Last Updated on 11/12/2017 by GS Staff
Q:What does DTI stand for?
A:DTI stands for debt-to-income. This is a ratio used by lenders to determine if a borrower has enough income to pay his debts, including the new loan payment. The DTI is calculated by taking the borrower’s total debts and dividing them by his total income.
DTI Calculation Example
New Mortgage $1,200 per month
Visa Credit Card $50 per month
Car Lease $250 per month
Student Loan $75 per month
Child Support Payment $200 per month
Total Debt Monthly Payments: $1,775
$4,800 per month salary
The debt-to-income ratio (DTI ratio) is calculated as follows:
$1,775/$4,800 = 36.98 percent
36.98 percent of the borrower’s income is used to pay his debts.
What is a good DTI?
If you have a very low DTI ratio, this means that you have ample income to cover your debts on a monthly basis. The risk of default is typically reduced when a borrower has a low DTI. A DTI below 36 percent is generally considered a good DTI as it is a signal that a borrower has plenty of income to cover his debts. As a reference, the maximum DTI to obtain a conforming mortgage is typically 45 percent and in some cases 50 percent. There are exceptions to these DTIs for certain loan programs.
How To Lower Your DTI
The DTI consists of debt and income. You either have to lower your monthly debts or find a way to increase your monthly income to lower your DTI.

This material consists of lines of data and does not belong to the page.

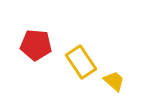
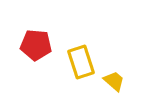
yellow rectangle: rotated 16 degrees clockwise
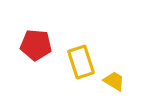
yellow trapezoid: rotated 10 degrees counterclockwise
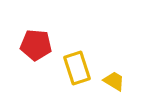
yellow rectangle: moved 4 px left, 6 px down
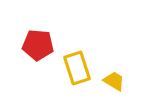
red pentagon: moved 2 px right
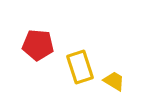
yellow rectangle: moved 3 px right, 1 px up
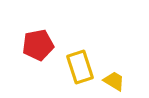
red pentagon: rotated 16 degrees counterclockwise
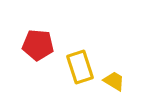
red pentagon: rotated 16 degrees clockwise
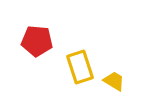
red pentagon: moved 1 px left, 4 px up
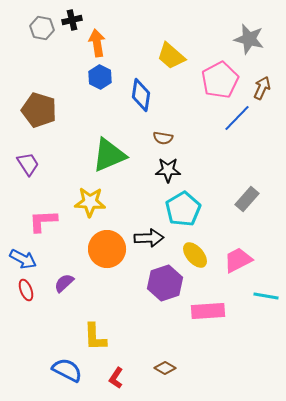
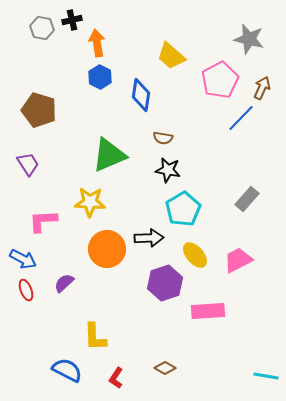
blue line: moved 4 px right
black star: rotated 10 degrees clockwise
cyan line: moved 80 px down
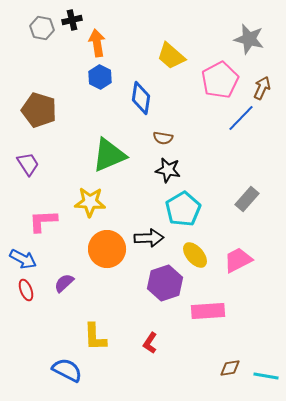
blue diamond: moved 3 px down
brown diamond: moved 65 px right; rotated 40 degrees counterclockwise
red L-shape: moved 34 px right, 35 px up
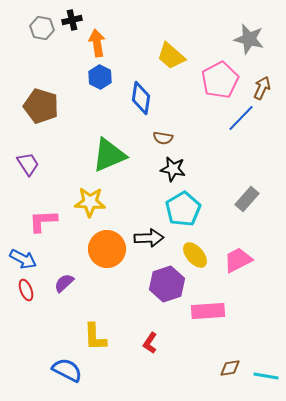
brown pentagon: moved 2 px right, 4 px up
black star: moved 5 px right, 1 px up
purple hexagon: moved 2 px right, 1 px down
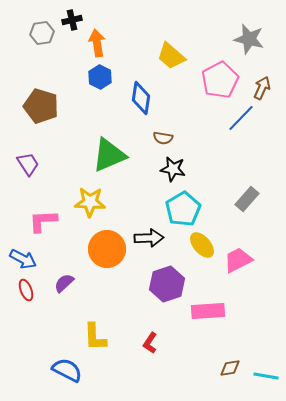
gray hexagon: moved 5 px down; rotated 20 degrees counterclockwise
yellow ellipse: moved 7 px right, 10 px up
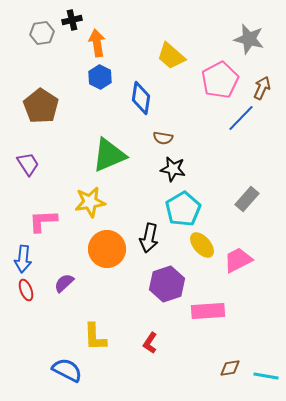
brown pentagon: rotated 16 degrees clockwise
yellow star: rotated 12 degrees counterclockwise
black arrow: rotated 104 degrees clockwise
blue arrow: rotated 68 degrees clockwise
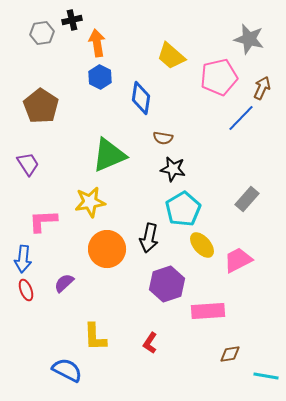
pink pentagon: moved 1 px left, 3 px up; rotated 15 degrees clockwise
brown diamond: moved 14 px up
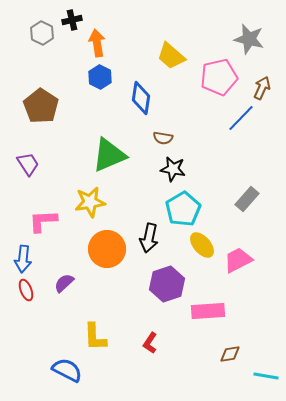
gray hexagon: rotated 25 degrees counterclockwise
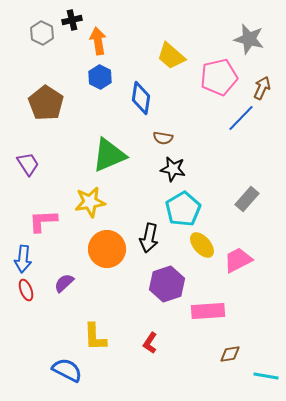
orange arrow: moved 1 px right, 2 px up
brown pentagon: moved 5 px right, 3 px up
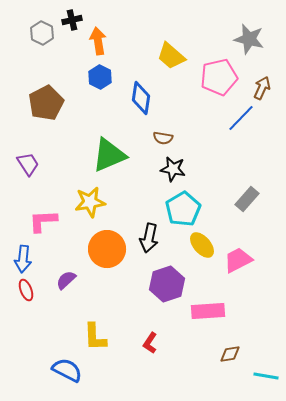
brown pentagon: rotated 12 degrees clockwise
purple semicircle: moved 2 px right, 3 px up
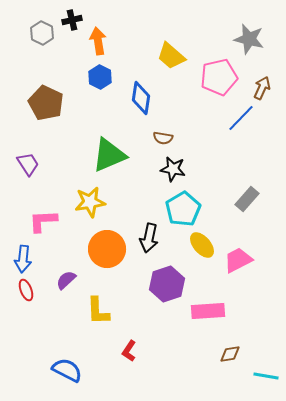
brown pentagon: rotated 20 degrees counterclockwise
yellow L-shape: moved 3 px right, 26 px up
red L-shape: moved 21 px left, 8 px down
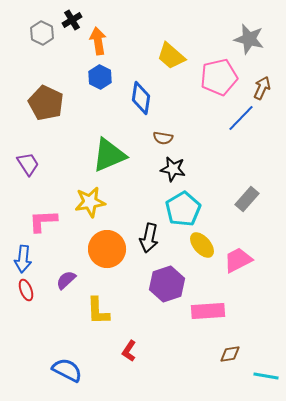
black cross: rotated 18 degrees counterclockwise
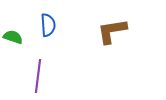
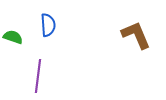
brown L-shape: moved 24 px right, 4 px down; rotated 76 degrees clockwise
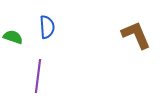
blue semicircle: moved 1 px left, 2 px down
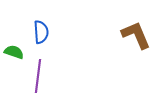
blue semicircle: moved 6 px left, 5 px down
green semicircle: moved 1 px right, 15 px down
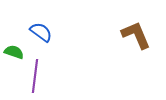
blue semicircle: rotated 50 degrees counterclockwise
purple line: moved 3 px left
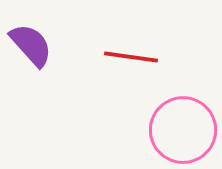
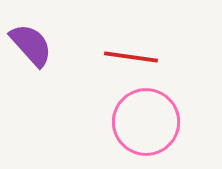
pink circle: moved 37 px left, 8 px up
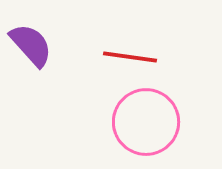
red line: moved 1 px left
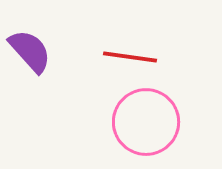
purple semicircle: moved 1 px left, 6 px down
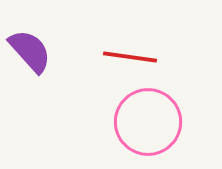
pink circle: moved 2 px right
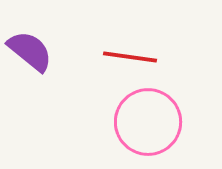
purple semicircle: rotated 9 degrees counterclockwise
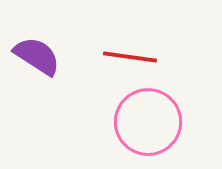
purple semicircle: moved 7 px right, 5 px down; rotated 6 degrees counterclockwise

If you wish to lower your debt, you obviously have to pay off your debt. Once you pay off a debt, the monthly payment is eliminated and is no longer counted against you in your DTI. Additionally, sometimes a monthly debt payment is reduced when the balance is paid down. If you pay off or pay down a debt, the mortgage lender (underwriter) may request the source that you used to pay off a debt. Be prepared to document the source of funds used to pay off a debt if it was paid around the time of a mortgage process. Note that rent is commonly not included in your DTI ratio if you are moving out of the rental property (i.e. your lease has ended) and obtaining a mortgage to occupy a new residence.
Increasing income will also lower the DTI ratio. This may mean taking on a second job or working overtime. However, lenders often want to see a solid history of earning this type of income in order for it to be considered in the DTI. If you pick up a new part-time job (in addition to your full-time job) a few weeks before you apply for a mortgage, you should not expect the lender to include this income in your DTI. You would lack a history of receiving this type of income for it to generally be considered.
Things to Consider
It is always a good practice to keep your debts in check. You should strive to live within your means and have sufficient income to cover your monthly debts. Ideally, you should have some money left over at the end of the month to save after paying all your expenses. Ultimately, your DTI provides a good indication of your current financial situation.
While lenders like to see a low DTI, it does not always mean that you will not qualify for a loan with a higher DTI. A loan professional such as a loan officer should be able to provide you guidance on whether your DTI and other loan factors are solid enough to obtain a loan. If you do not qualify for a loan, the loan officer can often advise you on the steps you need to take to potentially receive a future loan approval.